Understanding Your Requirements

What is Balance Billing?

Balance billing occurs when a provider bills a TRICARE beneficiary for the remainder of a bill after TRICARE has paid the allowable charge. Network providers sign a contract to be paid at a negotiated rate, while non-network providers who accept assignment, also known as participating non-network providers, agree to accept the TRICARE allowable charge as payment in full.

Network providers and participating non-network providers are prohibited from balance billing.


What if a TRICARE beneficiary also has other health insurance (OHI)?
When OHI is involved, network and participating non-network providers may receive no more than the TRICARE allowable charge through payment by the other health insurer and TRICARE combined. Network providers are required to accept the negotiated rate as payment in full. Participating non-network providers may not collect any amount from a beneficiary after payment of the claim unless TRICARE and the OHI combined have failed to pay the allowable charge.

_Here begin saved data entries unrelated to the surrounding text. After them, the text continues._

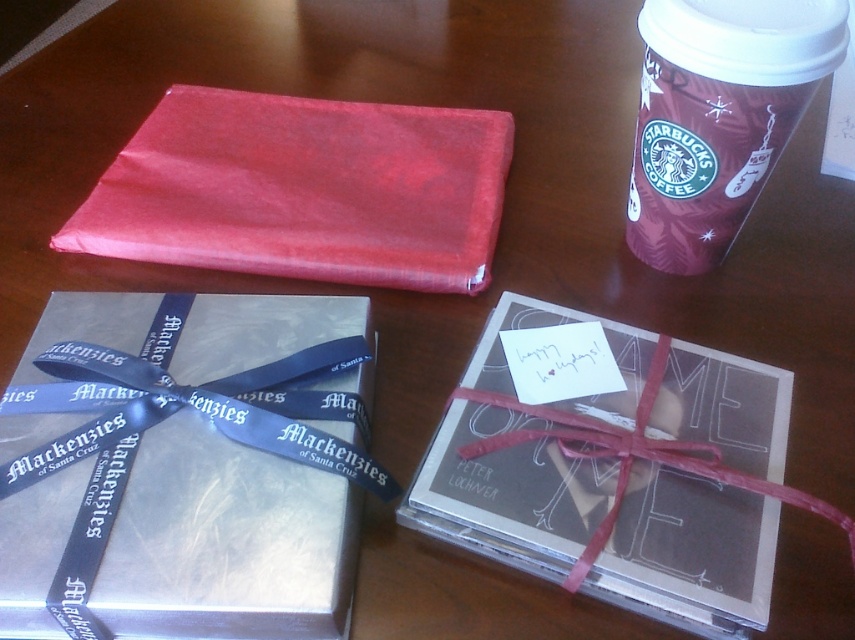 You are organizing items on a table and need to place a new item between the silver metallic gift at center and the maroon paper cup at upper right. Considering their sizes, which item should you place closer to the edge of the table to ensure stability?

Since the silver metallic gift at center is larger in size than the maroon paper cup at upper right, you should place the larger silver metallic gift at center closer to the edge of the table for better stability.

You are looking at the wooden table with items arranged on it. There are two points marked on the table surface at coordinates point (50, 337) and point (339, 262). If you were to place a small sticker on the table, which point would require you to reach closer to the edge of the table?

Point (50, 337) is closer to the camera than point (339, 262), so placing a sticker there would require reaching closer to the edge of the table.

You are organizing a gift basket and need to stack items vertically. The silver metallic gift at center and the maroon paper cup at upper right are both candidates. Which item should you choose for the base of the stack to ensure stability?

The silver metallic gift at center is much taller than the maroon paper cup at upper right, so it would provide a more stable base for stacking due to its greater height and likely larger surface area.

Non-network providers who do not participate in TRICARE, but do participate in OHI, may receive TRICARE payment up to the OHI allowable charge. If the provider does not participate in TRICARE and the OHI, then the provider may bill 115 percent of the TRICARE allowable charge.

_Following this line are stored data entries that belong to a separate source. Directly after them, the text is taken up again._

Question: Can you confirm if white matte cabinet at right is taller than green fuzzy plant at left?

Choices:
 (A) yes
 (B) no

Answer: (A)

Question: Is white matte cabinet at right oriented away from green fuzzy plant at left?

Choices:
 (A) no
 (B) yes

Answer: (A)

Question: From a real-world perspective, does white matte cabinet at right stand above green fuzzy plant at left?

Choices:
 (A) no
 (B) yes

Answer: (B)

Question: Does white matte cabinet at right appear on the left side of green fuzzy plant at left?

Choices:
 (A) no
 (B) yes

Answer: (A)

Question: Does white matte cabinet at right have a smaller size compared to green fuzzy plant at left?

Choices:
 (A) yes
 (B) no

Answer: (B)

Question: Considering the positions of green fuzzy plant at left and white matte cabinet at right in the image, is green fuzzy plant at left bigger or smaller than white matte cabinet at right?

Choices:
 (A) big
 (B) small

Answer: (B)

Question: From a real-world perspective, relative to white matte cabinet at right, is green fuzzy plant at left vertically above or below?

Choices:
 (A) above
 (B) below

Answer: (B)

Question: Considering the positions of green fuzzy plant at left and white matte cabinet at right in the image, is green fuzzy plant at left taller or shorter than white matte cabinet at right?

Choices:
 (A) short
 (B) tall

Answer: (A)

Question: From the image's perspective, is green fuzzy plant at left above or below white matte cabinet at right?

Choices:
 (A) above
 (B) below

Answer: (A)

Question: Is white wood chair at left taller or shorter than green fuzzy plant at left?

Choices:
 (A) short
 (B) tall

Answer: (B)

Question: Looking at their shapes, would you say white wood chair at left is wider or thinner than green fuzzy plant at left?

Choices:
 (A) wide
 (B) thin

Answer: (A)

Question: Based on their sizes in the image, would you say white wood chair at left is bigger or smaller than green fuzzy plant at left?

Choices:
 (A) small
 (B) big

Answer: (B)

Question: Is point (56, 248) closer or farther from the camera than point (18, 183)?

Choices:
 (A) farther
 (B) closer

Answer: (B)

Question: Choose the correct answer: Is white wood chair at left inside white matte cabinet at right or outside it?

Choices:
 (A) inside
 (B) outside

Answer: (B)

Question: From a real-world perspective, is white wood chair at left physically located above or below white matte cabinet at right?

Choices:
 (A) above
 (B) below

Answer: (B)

What charges are beneficiaries required to pay?

Beneficiary charges appear in the “deductible” or “cost-share” column on the TRICARE Summary Payment Voucher or remittance. Additionally, non-covered services may be billed to the beneficiary only if the beneficiary has agreed in advance and in writing to pay for those services.

TRICARE Prime beneficiaries are only responsible for a copayment when receiving primary, emergency, referred or prior authorized care regardless of whether the provider is network or non-network.

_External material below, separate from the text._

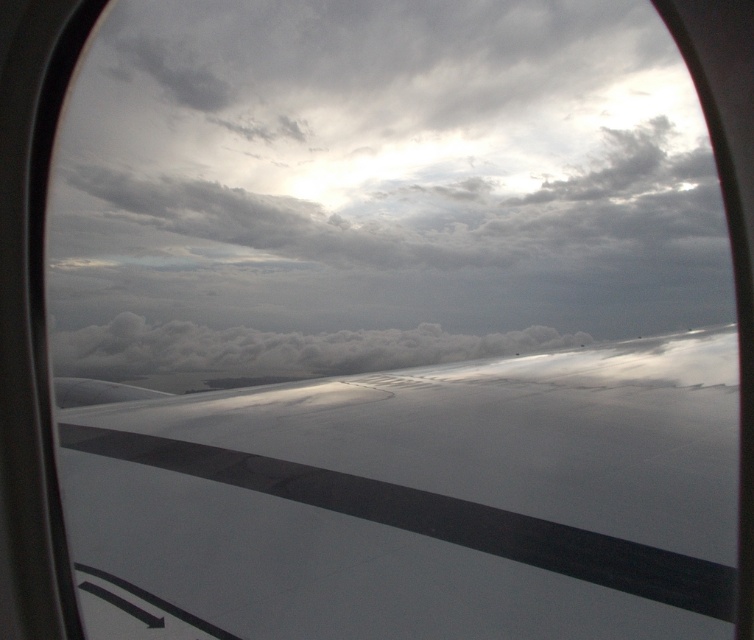 Does white glossy wing at center have a greater height compared to white fluffy cloud at center?

Incorrect, white glossy wing at center's height is not larger of white fluffy cloud at center's.

Is white glossy wing at center smaller than white fluffy cloud at center?

Indeed, white glossy wing at center has a smaller size compared to white fluffy cloud at center.

Identify the location of white glossy wing at center. The height and width of the screenshot is (640, 754). (418, 500).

Note: Active duty service members (ADSMs) and their family members enrolled in TRICARE Prime and TRICARE Prime Remote (TPR)/ TRICARE Prime Remote for Active Duty Family Members (TPRADFM) do not have a copayment, except when using the pharmacy benefit, the point-of-service option or if receiving benefits through the TRICARE Extended Care Health Option (ECHO).

Non-compliance with balance billing requirements may affect your TRICARE and/or Medicare status.